New YorkState Physician Profile

Database Manual

March 2009

NewYorkState Physician Profile Databases and Linkages MANUAL

This manual provides the technical details of the design of the data model and its attributes (specific data elements) and tables (groups of attributes) as well as the relationships between these attributes and tables. Additionally, this manual provides detailed source and usage information for data attributes. Specifically, external attributes are identified with their primary and secondary sources and if physicians are allowed to change the database information.

This manual is organized as follows:

Section 1: Data Model

Section 2: Data Dictionary

Section 3: External Files and Import Procedures

1. Data Model

The New York State Physician Profile Data Model provides a graphical representation of the relationships between the various tables and attributes used in the New York State Physician Profile data system. The data model has two separate and distinct components, the Central Repository and The Public Web. Each of these is graphically displayed on the pages that follows:

1New YorkState Physician Profile Source Databases and Linkages



Central Repository Elements

Call Center/Security

Miscellaneous Web Publication

Public Web Database

1New YorkState Physician Profile Source Databases and Linkages


2. Data Dictionary

In this section, the relationships of the data attributes and tables to each other and to external sources and documents are detailed. Specifically, a detailed spreadsheet (NYPP Data Dictionary) is provided with the following information for the central repository. A second spreadsheet (Public Web Data Dictionary) is used to describe the public Web Database. Data definitions are only in the central repository spreadsheet as the public web is the current data subset of the central repository.

Entity or Table. Entity and table are synonymous terms that describe a related grouping of data elements that are referred to as attributes or columns. For example, a Name table may be comprised of last name, first name, and middle name columns as well as columns related to the source of the data and the identification of the doctor, by license number. For whom the specific information pertains. The following are the sections of the spreadsheet which relate to entity or tables:

Entity Name. The entity name is the plain text name of the table or grouping of elements.

Table Name. The system name for the entity or grouping of elements is the table name.

Entity Definition. This is a textual description of the table or entity.

Attribute or Column. Attribute and column are synonymous and are specific data elements. Attributes or columns can be filled through information provided from external data files, by information supplied by physicians, or can be generated by the Physician Profile system. Many column or attributes are used to relate other items or for systems actions and are never know by or visible to either the physician or public user. The following sections of the spreadsheet refer to attributes or entities:

Attribute Name. The attribute name is the text name of an individual element or column.

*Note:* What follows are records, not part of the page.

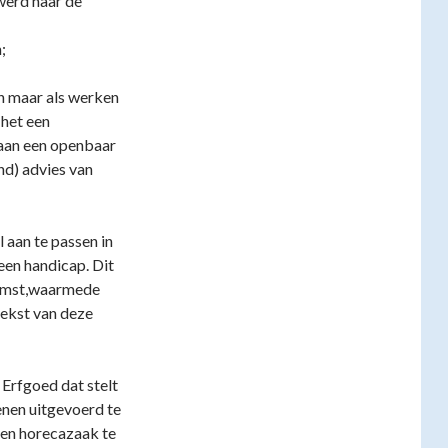
werd naar de
;
jn maar als werken
het een
aan een openbaar
d) advies van
aan te passen in
een handicap. Dit
komst,waarmede
 tekst van deze
Erfgoed dat stelt
enen uitgevoerd te
een horecazaak te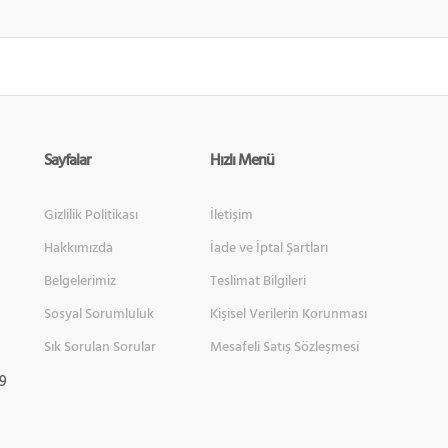
Sayfalar
Hızlı Menü
Gizlilik Politikası
İletişim
Hakkımızda
İade ve İptal Şartları
Belgelerimiz
Teslimat Bilgileri
Sosyal Sorumluluk
Kişisel Verilerin Korunması
Sık Sorulan Sorular
Mesafeli Satış Sözleşmesi
 9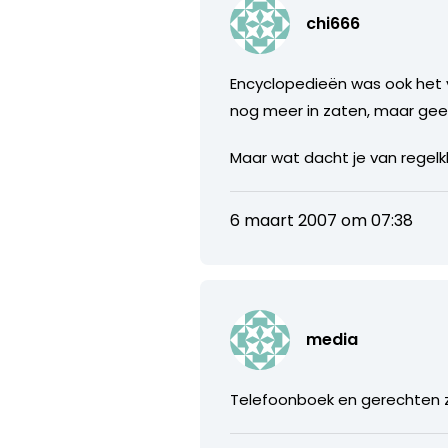
chi666
Encyclopedieën was ook het 
nog meer in zaten, maar gee
Maar wat dacht je van regelk
6 maart 2007 om 07:38
media
Telefoonboek en gerechten z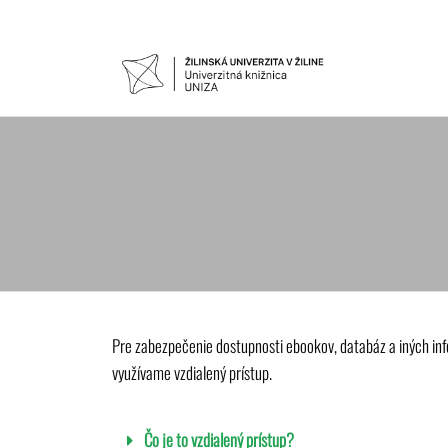
UNIVER
Žilinskej
univerzity
KNIŽNIC
v Žiline
Pre zabezpečenie dostupnosti ebookov, databáz a iných info
využívame vzdialený prístup.
Čo je to vzdialený prístup?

Column Name. The column name is the name used by the system for a single data element.

Column Datatype. The column datatype describes, is systems terms, the characters that comprise the column such as numbers or variable characters and specifies the maximum number of characters in the column or data element.

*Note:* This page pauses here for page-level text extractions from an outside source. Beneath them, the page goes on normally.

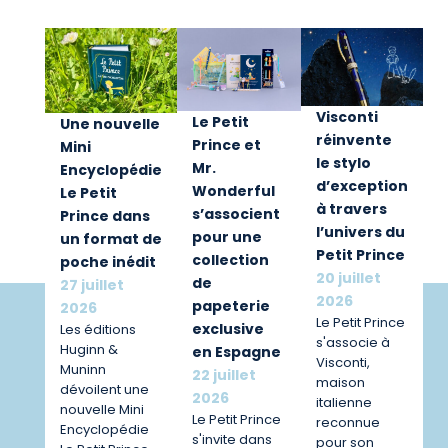
Visconti
Le Petit
Une nouvelle
réinvente
Prince et
Mini
le stylo
Mr.
Encyclopédie
d’exception
Wonderful
Le Petit
à travers
s’associent
Prince dans
l’univers du
pour une
un format de
Petit Prince
collection
poche inédit
20 juillet
de
27 juillet
2026
papeterie
2026
Le Petit Prince
exclusive
Les éditions
s'associe à
Huginn &
en Espagne
Visconti,
Muninn
22 juillet
maison
dévoilent une
2026
italienne
nouvelle Mini
Le Petit Prince
reconnue
Encyclopédie
s'invite dans
pour son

Column Definition. The column definition is a textual description of the column or data element.

On Initial Profile Survey. Attributes indicted with an “X” in this section will be contained on the pre-printed Profile Surveys sent to Physicians. Where “blank” is indicated, no information will be provided on the pre-printed Profile Surveys but space will be provided for the physician to report the information. The physician web site will handle data similarly in that indicated attributes will be displayed and those with “blank” will allow for entry by the physician.

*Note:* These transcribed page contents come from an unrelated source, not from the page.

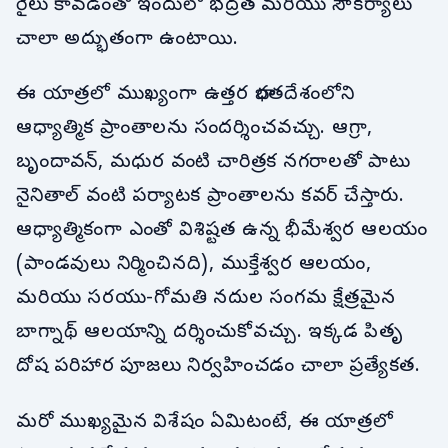
రైలు కావడంతో ఇందులో భద్రత మరియు సౌకర్యాలు
చాలా అద్భుతంగా ఉంటాయి.
ఈ యాత్రలో ముఖ్యంగా ఉత్తర భారతదేశంలోని
ఆధ్యాత్మిక ప్రాంతాలను సందర్శించవచ్చు. ఆగ్రా,
బృందావన్, మధుర వంటి చారిత్రక నగరాలతో పాటు
నైనితాల్ వంటి పర్యాటక ప్రాంతాలను కవర్ చేస్తారు.
ఆధ్యాత్మికంగా ఎంతో విశిష్టత ఉన్న భీమేశ్వర ఆలయం
(పాండవులు నిర్మించినది), ముక్తేశ్వర ఆలయం,
మరియు సరయు-గోమతి నదుల సంగమ క్షేత్రమైన
బాగ్నాథ్ ఆలయాన్ని దర్శించుకోవచ్చు. ఇక్కడ పితృ
దోష పరిహార పూజలు నిర్వహించడం చాలా ప్రత్యేకత.
మరో ముఖ్యమైన విశేషం ఏమిటంటే, ఈ యాత్రలో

On Profile Survey Review Copy. Indicated attributes, those with an “X” under this section header, will be contained on the Profile Survey review copies sent to Physicians after receipt and data entry of their Profile Survey response. The physician web site will handle data similarly in that indicated attributes will be displayed after entry by the physician.

On Profile Survey Codes Sheet. Indicated attributes are either codes or the text descriptions of codes. If indicated, these attributes will be provided on the Profile Survey Codes Sheet so that the Physician can enter the code onto the Profile Survey. The physician web site will handle data similarly in that physicians will be provided a list of indicated text attributes to choose from, although the codes are not needed on the web and will therefore not be provided.

On Public Web Site. Indicated attributes will be viewable on the public web site.

On Public Web Site if in Dispute. The data for some attributes is provided by outside sources and physicians are not provided the opportunity to change the data. In some cases, a physician may disagree with and dispute the data provided. If this occurs, the disputed information will be sent to the data source and the data may or may not be presented on the public web site, as detailed in this section.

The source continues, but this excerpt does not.